The cantina was no more a lodging-house than a restaurant. But so charming a couple was not to be lost sight of, and before the meal was ended I expressed a hope of making my home with them during my stay. The landlord was taking breath to express his regrets when the matron, after a moment of hesitation, admitted that even that might be possible, adding however, with an air of mystery, that she could not be certain until toward night. I left my bundle and sauntered out into the city.
Jaen is a town of the Arab, a steep town with those narrow, sun-dodging streets that to the utilitarian are inexcusable but to all others give evidence of the wisdom of the Moor. Content, perhaps, with its past history, it is to-day a slow, serenely peaceful place riding at anchor in the stream of time and singularly free from that dread disease of doing something always. Unusually full it seemed of ingenuous, unhurrying old men engaged only in watching life glide by under the blue sky. I spent half the day chatting with these in the thirsting, dust-blown park in the center of the town. Their language was still a dialect of Andalusia, a bit more Castilian perhaps than on the southern coast, at any rate now grown as familiar as my own.

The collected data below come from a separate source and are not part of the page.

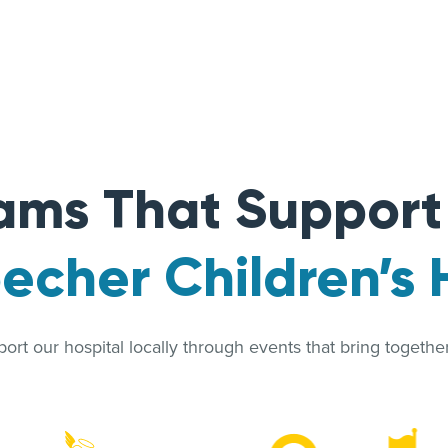
ams That Suppor
cher Children’s 
rt our hospital locally through events that bring together 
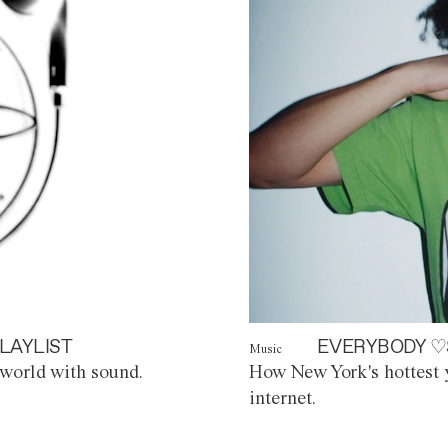
LAYLIST
EVERYBODY ♡
Music
world with sound.
How New York's hottest y
internet.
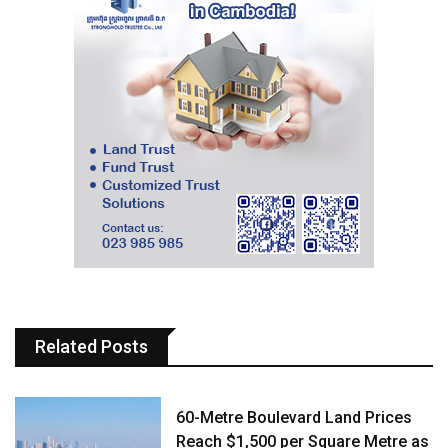
Related Posts
60-Metre Boulevard Land Prices
Reach $1,500 per Square Metre as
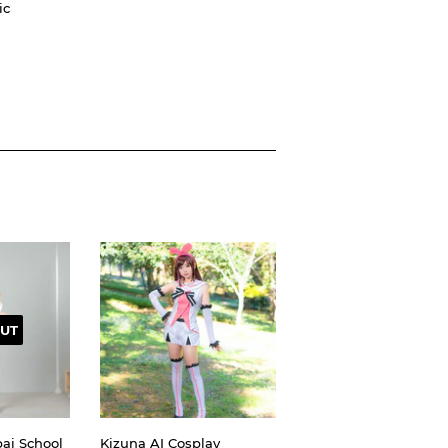
ic
UT
ai School
Kizuna AI Cosplay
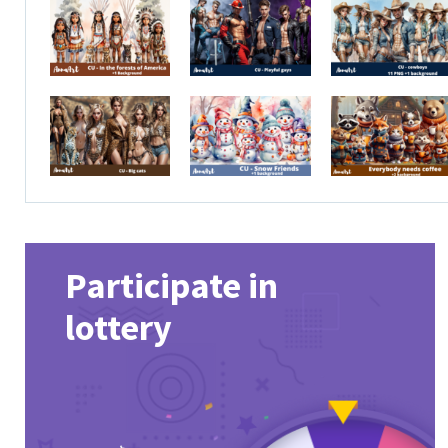
Participate in
lottery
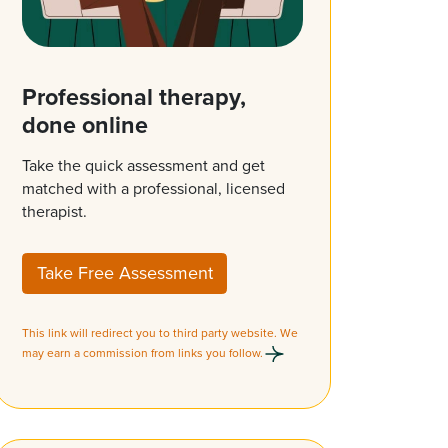
Professional therapy,
done online
Take the quick assessment and get
matched with a professional, licensed
therapist.
Take Free Assessment
This link will redirect you to third party website. We
may earn a commission from links you follow.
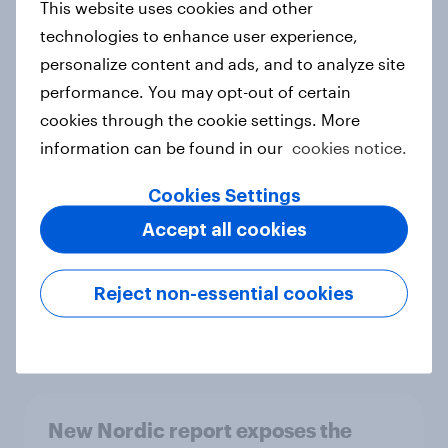
This website uses cookies and other
Report
technologies to enhance user experience,
personalize content and ads, and to analyze site
performance. You may opt-out of certain
How Priority Partnerships turned
cookies through the cookie settings. More
survey data into industry authority
information can be found in our
cookies notice.
Case study
Cookies Settings
Accept all cookies
Most Europeans in six countries
support banning social media for
Reject non-essential cookies
under-16s
Article
New Nordic report exposes the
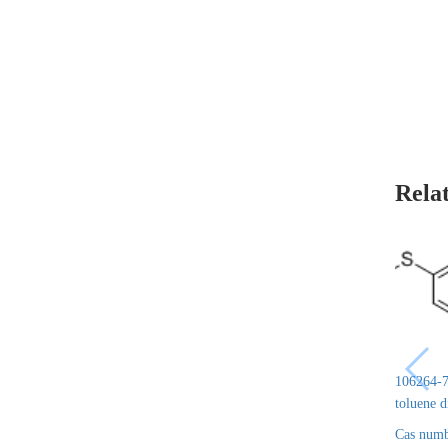
Rela
106264-7
toluene 
Cas numb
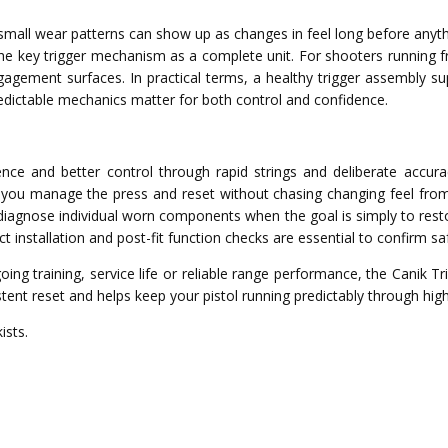
small wear patterns can show up as changes in feel long before anythi
the key trigger mechanism as a complete unit. For shooters running fr
engagement surfaces. In practical terms, a healthy trigger assembly s
edictable mechanics matter for both control and confidence.
nce and better control through rapid strings and deliberate accur
you manage the press and reset without chasing changing feel from 
diagnose individual worn components when the goal is simply to resto
ct installation and post-fit function checks are essential to confirm
ing training, service life or reliable range performance, the Canik 
stent reset and helps keep your pistol running predictably through high
ists.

Each conversation was punctuated with cigarette smoke. Nothing in Spain is more nearly incessant than the rolling and burning of what Borrow dubbed in the days before the French word had won a place in our language "paper cigars." We of America are inclined to look upon indulgence in this form of the weed as a failing of youth, undignified at least in old men. Not so the Spaniard. Whatever his age or station in life--the policeman on his beat, the engineer at his throttle, the boy at his father's heels, the priest in his gown, puff eternally at their cigarillo. The express-check cashed in a Spanish bank is swallowed up in a cloud of smoke as thick as the fog that hovers over the Grand Banks; the directors who should attempt to forbid smoking in their establishment would in all probability be invited to hump over their own ledgers. The Spaniard is strikingly the antithesis of the American in this, that his "pleasures," his addictions come first and his work second. Let the two conflict and his work must be postponed or left undone. In contrast to his ceaseless smoking the Spaniard never chews tobacco; his language has no word for that habit.

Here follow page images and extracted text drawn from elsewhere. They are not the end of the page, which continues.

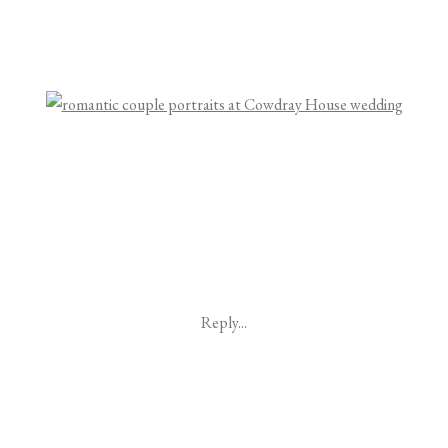
Reply...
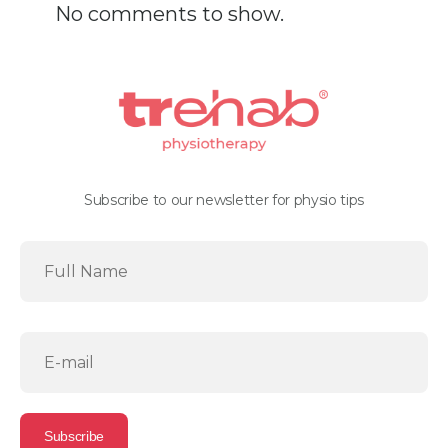
No comments to show.
Subscribe to our newsletter for physio tips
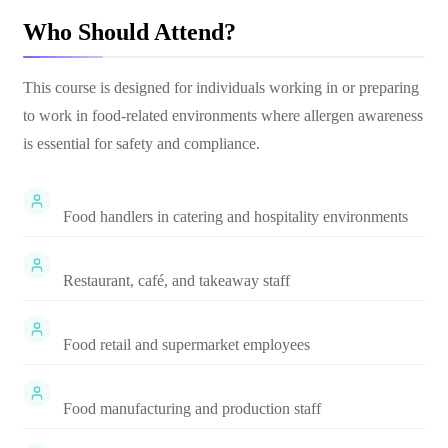
Who Should Attend?
This course is designed for individuals working in or preparing
to work in food-related environments where allergen awareness
is essential for safety and compliance.
Food handlers in catering and hospitality environments
Restaurant, café, and takeaway staff
Food retail and supermarket employees
Food manufacturing and production staff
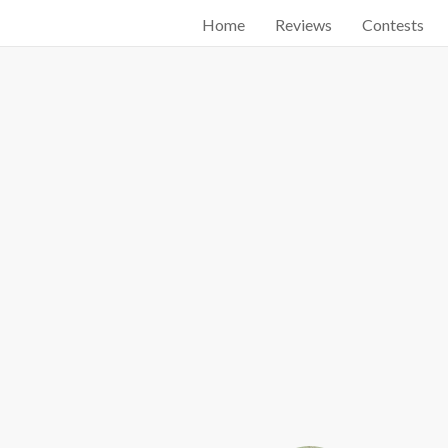
Home
Reviews
Contests
Start searching by typing...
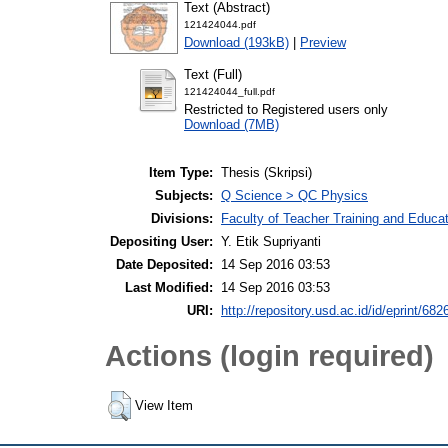
Text (Abstract)
121424044.pdf
Download (193kB)
|
Preview
Text (Full)
121424044_full.pdf
Restricted to Registered users only
Download (7MB)
Item Type:
Thesis (Skripsi)
Subjects:
Q Science > QC Physics
Divisions:
Faculty of Teacher Training and Educa
Depositing User:
Y. Etik Supriyanti
Date Deposited:
14 Sep 2016 03:53
Last Modified:
14 Sep 2016 03:53
URI:
http://repository.usd.ac.id/id/eprint/682
Actions (login required)
View Item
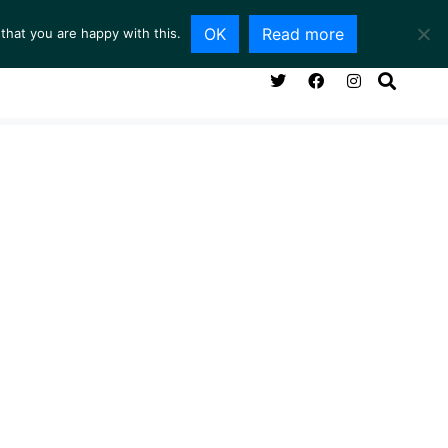
OK
Read more
that you are happy with this.
NG ROOM
SERVICES
ABOUT
CONTACT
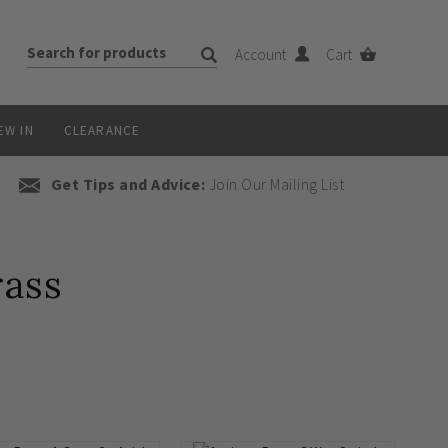
Account
Cart
EW IN
CLEARANCE
Get Tips and Advice:
Join Our Mailing List
rass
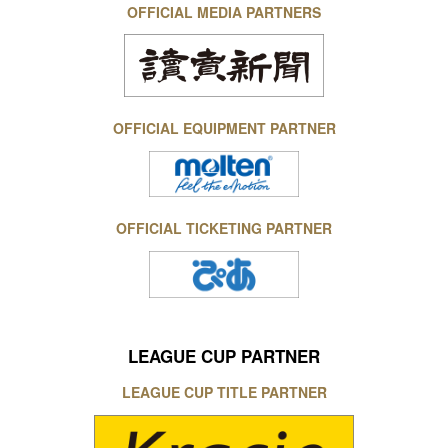
OFFICIAL MEDIA PARTNERS
OFFICIAL EQUIPMENT PARTNER
OFFICIAL TICKETING PARTNER
LEAGUE CUP PARTNER
LEAGUE CUP TITLE PARTNER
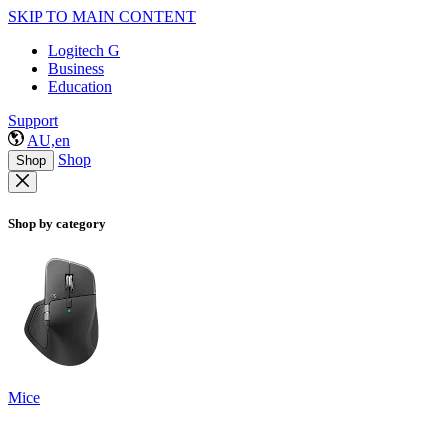
SKIP TO MAIN CONTENT
Logitech G
Business
Education
Support
AU,en
Shop
Shop
Shop by category
Mice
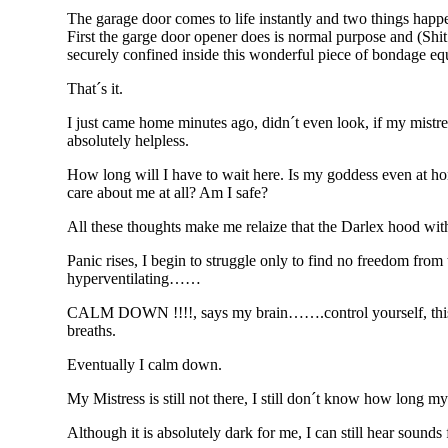
The garage door comes to life instantly and two things happ
First the garge door opener does is normal purpose and (Shi
securely confined inside this wonderful piece of bondage e
That´s it.
I just came home minutes ago, didn´t even look, if my mistre
absolutely helpless.
How long will I have to wait here. Is my goddess even at home
care about me at all? Am I safe?
All these thoughts make me relaize that the Darlex hood with
Panic rises, I begin to struggle only to find no freedom from
hyperventilating……
CALM DOWN !!!!, says my brain…….control yourself, this 
breaths.
Eventually I calm down.
My Mistress is still not there, I still don´t know how long m
Although it is absolutely dark for me, I can still hear sound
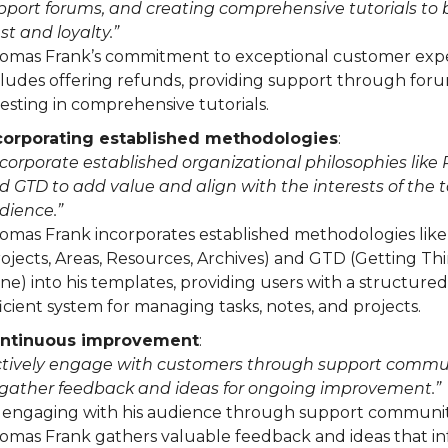
pport forums, and creating comprehensive tutorials to 
st and loyalty.”
omas Frank’s commitment to exceptional customer exp
cludes offering refunds, providing support through for
vesting in comprehensive tutorials.
corporating established methodologies
:
ncorporate established organizational philosophies like
d GTD to add value and align with the interests of the 
dience.”
omas Frank incorporates established methodologies lik
rojects, Areas, Resources, Archives) and GTD (Getting Th
ne) into his templates, providing users with a structure
ficient system for managing tasks, notes, and projects.
ntinuous improvement
:
ctively engage with customers through support commu
 gather feedback and ideas for ongoing improvement.”
 engaging with his audience through support communit
omas Frank gathers valuable feedback and ideas that i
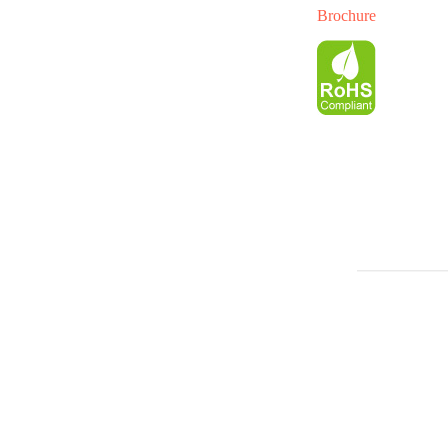
Brochure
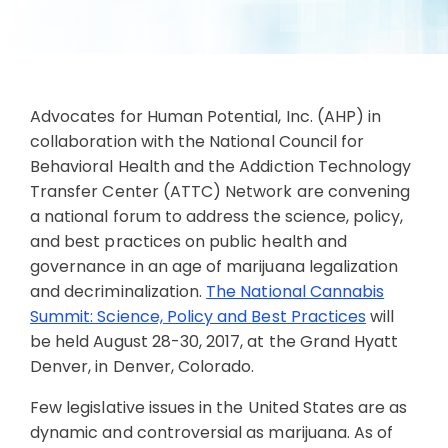
Advocates for Human Potential, Inc. (AHP) in
collaboration with the National Council for
Behavioral Health and the Addiction Technology
Transfer Center (ATTC) Network are convening
a national forum to address the science, policy,
and best practices on public health and
governance in an age of marijuana legalization
and decriminalization.
The National Cannabis
Summit: Science, Policy and Best Practices
will
be held August 28-30, 2017, at the Grand Hyatt
Denver, in Denver, Colorado.
Few legislative issues in the United States are as
dynamic and controversial as marijuana. As of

To the foreigner who smokes Spain is no Promised Land. The ready-made cigarettes are an abomination, the tobacco a stringy shag that grows endurable only with long enduring. Matches, like tobacco, are a fabrication--and a snare--of the government monopoly. Luckily, fire was long before matches were. These old men of Jaen one and all carried flint and steel and in lieu of tinder a coil of fibrous rope fitted with a nickled ring as extinguisher. Few peoples equal the Spaniard in eagerness and ability to "beat" the government.
I returned at evening to the wineshop to be greeted as a member of the household.
"You wondered," laughed the señora, "why I could not answer you this morning. It is because the spare room is rented to Don Luis, here, who works at night on the railroad. Meet Don Luis, who has just risen and given permission that you sleep in his bed, which I go now to spread with clean sheets."